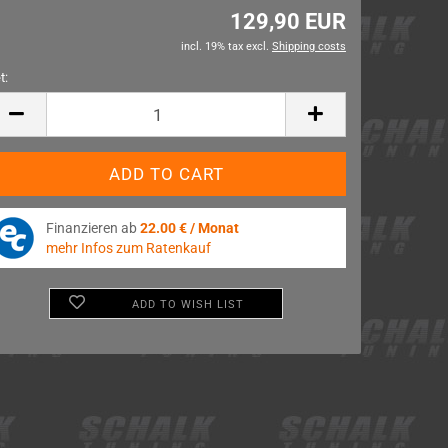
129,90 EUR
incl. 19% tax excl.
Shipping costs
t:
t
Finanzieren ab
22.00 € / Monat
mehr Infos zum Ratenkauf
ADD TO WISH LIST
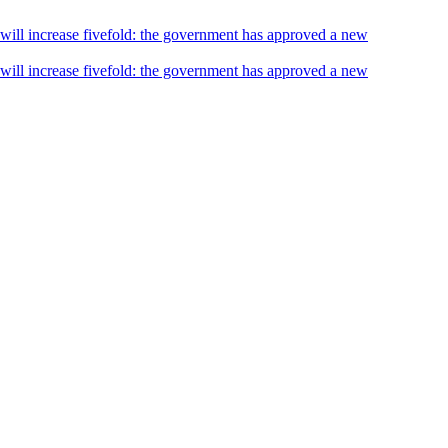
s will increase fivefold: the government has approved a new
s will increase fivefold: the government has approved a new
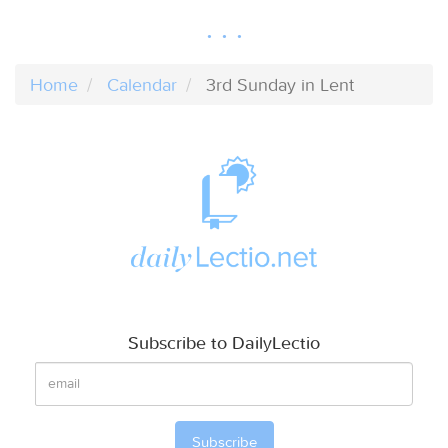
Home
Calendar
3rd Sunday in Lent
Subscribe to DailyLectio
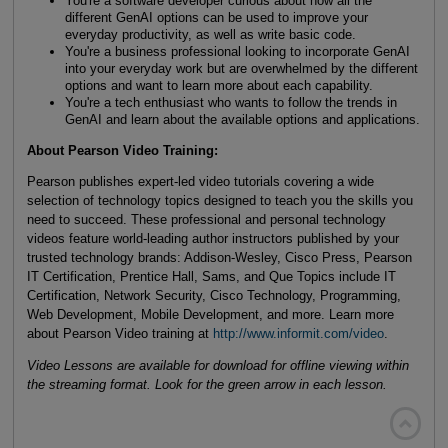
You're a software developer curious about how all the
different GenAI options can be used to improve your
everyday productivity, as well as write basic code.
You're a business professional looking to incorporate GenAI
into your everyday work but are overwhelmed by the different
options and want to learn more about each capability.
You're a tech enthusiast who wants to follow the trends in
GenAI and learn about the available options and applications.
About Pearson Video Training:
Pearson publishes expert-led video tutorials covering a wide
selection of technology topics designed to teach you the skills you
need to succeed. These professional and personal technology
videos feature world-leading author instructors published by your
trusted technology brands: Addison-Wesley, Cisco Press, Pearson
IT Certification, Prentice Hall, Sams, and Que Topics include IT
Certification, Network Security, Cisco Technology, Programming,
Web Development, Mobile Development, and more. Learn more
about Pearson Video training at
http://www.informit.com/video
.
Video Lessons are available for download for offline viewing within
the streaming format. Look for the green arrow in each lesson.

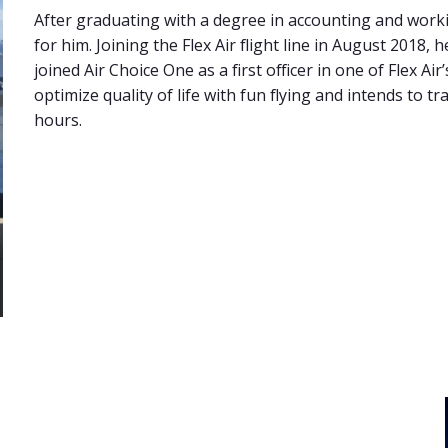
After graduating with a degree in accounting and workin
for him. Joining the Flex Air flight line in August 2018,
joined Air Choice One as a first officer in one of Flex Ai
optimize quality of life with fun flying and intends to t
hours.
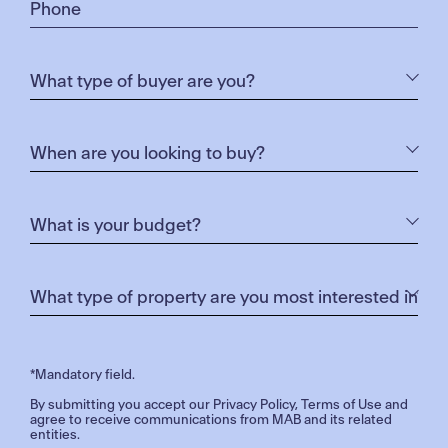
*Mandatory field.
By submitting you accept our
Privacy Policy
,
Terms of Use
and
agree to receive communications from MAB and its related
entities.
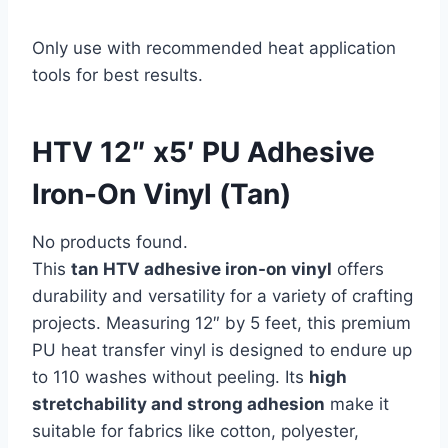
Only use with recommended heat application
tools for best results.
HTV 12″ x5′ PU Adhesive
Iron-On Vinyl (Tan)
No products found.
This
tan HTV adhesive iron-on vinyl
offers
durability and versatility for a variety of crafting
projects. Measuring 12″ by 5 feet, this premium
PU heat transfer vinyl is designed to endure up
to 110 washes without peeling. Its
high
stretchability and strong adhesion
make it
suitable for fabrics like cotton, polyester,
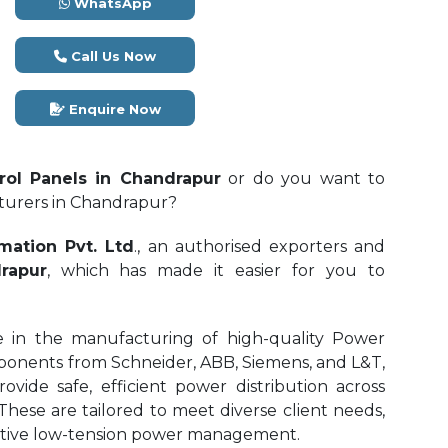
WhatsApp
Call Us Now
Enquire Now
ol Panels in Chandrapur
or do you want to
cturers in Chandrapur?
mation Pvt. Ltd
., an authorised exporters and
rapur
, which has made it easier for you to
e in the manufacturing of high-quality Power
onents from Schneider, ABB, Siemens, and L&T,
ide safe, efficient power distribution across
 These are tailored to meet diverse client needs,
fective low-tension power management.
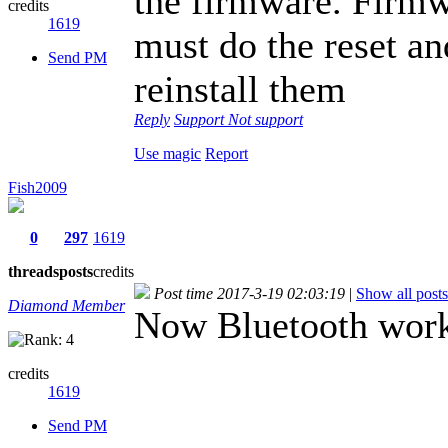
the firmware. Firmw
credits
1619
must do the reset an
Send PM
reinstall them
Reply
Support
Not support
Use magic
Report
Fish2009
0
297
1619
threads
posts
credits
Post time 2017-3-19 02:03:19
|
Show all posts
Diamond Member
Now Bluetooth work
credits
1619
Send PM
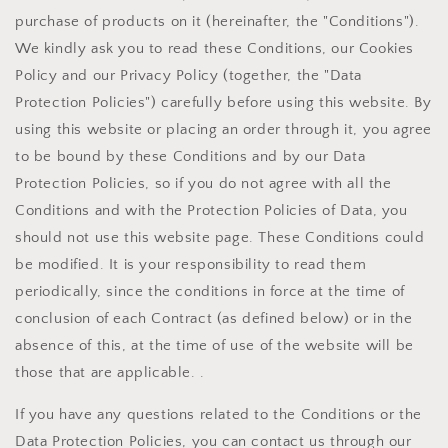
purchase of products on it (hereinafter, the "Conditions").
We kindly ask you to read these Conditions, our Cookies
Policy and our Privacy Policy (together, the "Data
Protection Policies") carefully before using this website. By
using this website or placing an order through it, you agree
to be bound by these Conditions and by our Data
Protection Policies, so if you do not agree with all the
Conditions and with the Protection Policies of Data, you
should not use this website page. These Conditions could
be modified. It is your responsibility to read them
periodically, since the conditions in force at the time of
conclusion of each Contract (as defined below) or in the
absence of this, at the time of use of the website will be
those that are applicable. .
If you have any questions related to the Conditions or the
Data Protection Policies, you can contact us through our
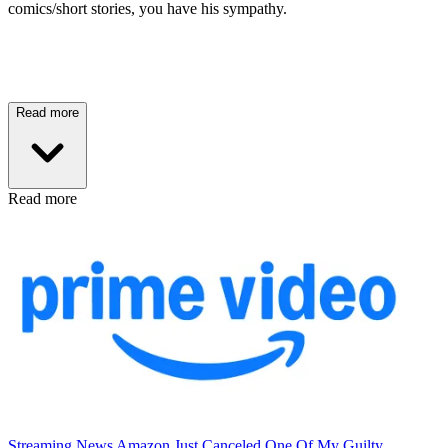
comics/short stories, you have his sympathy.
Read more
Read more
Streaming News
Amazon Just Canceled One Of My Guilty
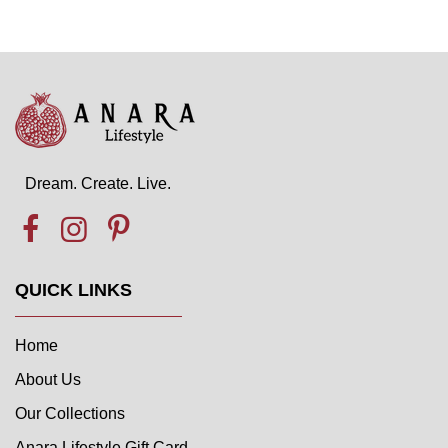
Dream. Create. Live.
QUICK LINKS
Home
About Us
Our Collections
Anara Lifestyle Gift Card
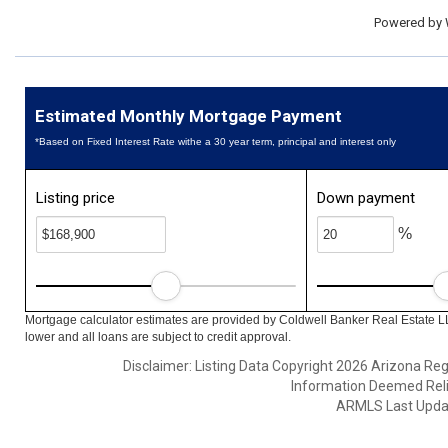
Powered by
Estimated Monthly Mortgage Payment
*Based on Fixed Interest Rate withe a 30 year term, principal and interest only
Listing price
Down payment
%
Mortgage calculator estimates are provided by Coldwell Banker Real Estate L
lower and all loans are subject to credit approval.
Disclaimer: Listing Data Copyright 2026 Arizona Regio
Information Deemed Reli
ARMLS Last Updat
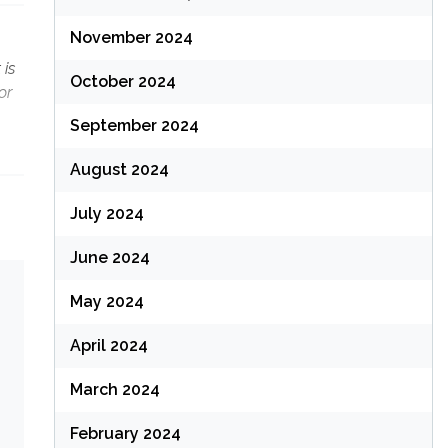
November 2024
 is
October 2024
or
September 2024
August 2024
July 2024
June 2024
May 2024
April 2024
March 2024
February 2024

- - - -

● **What this task involves**: Copy out every line of the data where the word "more" occurs.

● **Answer to this task**:
options and want to learn more about each capability.
Web Development, Mobile Development, and more. Learn more
Read more
Read more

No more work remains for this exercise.